Accurate and efficient data-driven psychiatric assessment using machine learning

Abstract

Background

Accurate assessment of mental disorders and learning disabilities is essential for timely intervention. Machine learning and feature selection techniques have potential for improving the accuracy and efficiency of mental health assessments. However, limited research has explored the use of large transdiagnostic datasets, as well as the application of these techniques in developing quick, briefer, question-based assessments. This study applies machine learning and feature selection techniques to a large transdiagnostic dataset featuring a high number of assessment items, and to create a tool for construction of streamlined, efficient, and effective assessments from existing data.

Methods

Using the Healthy Brain Network dataset (n = 4,136 at the time this study was conducted) containing over 1000 questionnaire items, a two-stage feature selection approach, with Elastic Net models, was used to identify optimal, parsimonious item subsets for assessing various disorders and symptoms, as well as custom test-based outcome measures for learning disabilities.

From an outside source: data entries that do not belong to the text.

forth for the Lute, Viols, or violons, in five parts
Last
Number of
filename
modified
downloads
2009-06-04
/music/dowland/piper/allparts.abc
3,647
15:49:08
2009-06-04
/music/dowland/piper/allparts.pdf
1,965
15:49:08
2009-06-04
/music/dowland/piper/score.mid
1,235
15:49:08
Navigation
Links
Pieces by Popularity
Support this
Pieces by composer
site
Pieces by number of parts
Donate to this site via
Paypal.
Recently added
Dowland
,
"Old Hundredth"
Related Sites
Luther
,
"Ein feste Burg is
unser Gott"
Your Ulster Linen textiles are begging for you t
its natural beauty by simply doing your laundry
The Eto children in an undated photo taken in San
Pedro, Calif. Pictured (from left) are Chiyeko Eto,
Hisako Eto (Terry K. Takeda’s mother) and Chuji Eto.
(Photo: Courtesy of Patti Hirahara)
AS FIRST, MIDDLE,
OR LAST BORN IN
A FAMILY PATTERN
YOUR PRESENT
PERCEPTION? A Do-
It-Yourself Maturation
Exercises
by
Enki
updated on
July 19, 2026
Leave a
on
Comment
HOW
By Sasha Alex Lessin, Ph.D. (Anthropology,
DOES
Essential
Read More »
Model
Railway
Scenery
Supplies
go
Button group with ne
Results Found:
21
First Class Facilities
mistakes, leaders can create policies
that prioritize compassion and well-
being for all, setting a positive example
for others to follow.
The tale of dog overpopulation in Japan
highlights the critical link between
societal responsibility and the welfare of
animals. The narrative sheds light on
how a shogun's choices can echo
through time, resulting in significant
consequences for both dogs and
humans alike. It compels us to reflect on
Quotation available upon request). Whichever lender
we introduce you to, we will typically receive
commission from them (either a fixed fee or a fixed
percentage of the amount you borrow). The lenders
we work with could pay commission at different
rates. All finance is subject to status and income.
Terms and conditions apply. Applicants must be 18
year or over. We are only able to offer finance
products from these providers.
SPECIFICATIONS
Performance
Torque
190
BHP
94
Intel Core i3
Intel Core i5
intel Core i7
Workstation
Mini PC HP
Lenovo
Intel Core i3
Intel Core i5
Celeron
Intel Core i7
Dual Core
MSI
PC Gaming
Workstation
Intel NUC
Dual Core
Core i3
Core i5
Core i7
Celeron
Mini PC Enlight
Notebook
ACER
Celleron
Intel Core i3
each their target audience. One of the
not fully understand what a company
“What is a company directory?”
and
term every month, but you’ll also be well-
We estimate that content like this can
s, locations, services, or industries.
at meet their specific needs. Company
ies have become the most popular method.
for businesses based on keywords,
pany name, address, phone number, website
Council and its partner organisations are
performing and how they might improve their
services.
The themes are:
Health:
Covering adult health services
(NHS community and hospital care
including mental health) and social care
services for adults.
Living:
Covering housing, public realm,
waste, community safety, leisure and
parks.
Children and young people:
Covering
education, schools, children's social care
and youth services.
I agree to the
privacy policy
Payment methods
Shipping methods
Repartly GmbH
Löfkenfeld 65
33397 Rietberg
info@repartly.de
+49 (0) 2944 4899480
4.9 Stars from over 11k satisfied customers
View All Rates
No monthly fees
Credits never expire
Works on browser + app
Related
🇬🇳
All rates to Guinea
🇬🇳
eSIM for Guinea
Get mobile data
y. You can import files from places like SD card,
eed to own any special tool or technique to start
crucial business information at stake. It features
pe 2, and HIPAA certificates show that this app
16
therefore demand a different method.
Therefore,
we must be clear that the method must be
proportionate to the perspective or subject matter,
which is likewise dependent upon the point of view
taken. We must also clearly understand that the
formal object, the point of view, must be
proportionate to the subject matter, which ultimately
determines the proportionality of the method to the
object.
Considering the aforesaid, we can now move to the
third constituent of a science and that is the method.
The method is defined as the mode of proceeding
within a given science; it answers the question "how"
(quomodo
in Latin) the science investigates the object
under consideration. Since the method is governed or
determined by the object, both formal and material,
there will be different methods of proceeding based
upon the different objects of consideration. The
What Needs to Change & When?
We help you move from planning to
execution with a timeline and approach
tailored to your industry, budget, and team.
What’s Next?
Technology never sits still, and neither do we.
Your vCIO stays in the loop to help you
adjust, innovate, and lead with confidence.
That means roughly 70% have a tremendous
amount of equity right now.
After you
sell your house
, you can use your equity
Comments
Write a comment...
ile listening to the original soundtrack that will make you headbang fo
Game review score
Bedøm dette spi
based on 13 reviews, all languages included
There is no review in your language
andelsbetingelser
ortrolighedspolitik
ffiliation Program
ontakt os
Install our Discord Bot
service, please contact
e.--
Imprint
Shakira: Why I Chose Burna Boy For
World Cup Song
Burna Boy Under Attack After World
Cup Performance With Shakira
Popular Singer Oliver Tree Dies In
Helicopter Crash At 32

The study then compared model performance to existing assessments through rigorous cross-validation.

Results

Machine learning models using parsimonious item subsets significantly outperformed traditional assessments (p = 0.004). Models for specific learning disorders achieved AUC values up to 0.855. Importantly, restricting analysis to non-proprietary assessment items did not significantly reduce performance.

Discussion

This study demonstrates the feasibility of using existing datasets to create efficient, effective assessment tools for mental disorders and learning disabilities. Our open-source, modular software architecture facilitates adaptation to diverse datasets, though external validation remains necessary before clinical implementation. The ability to achieve strong performance using only non-proprietary items supports the development of accessible assessment tools.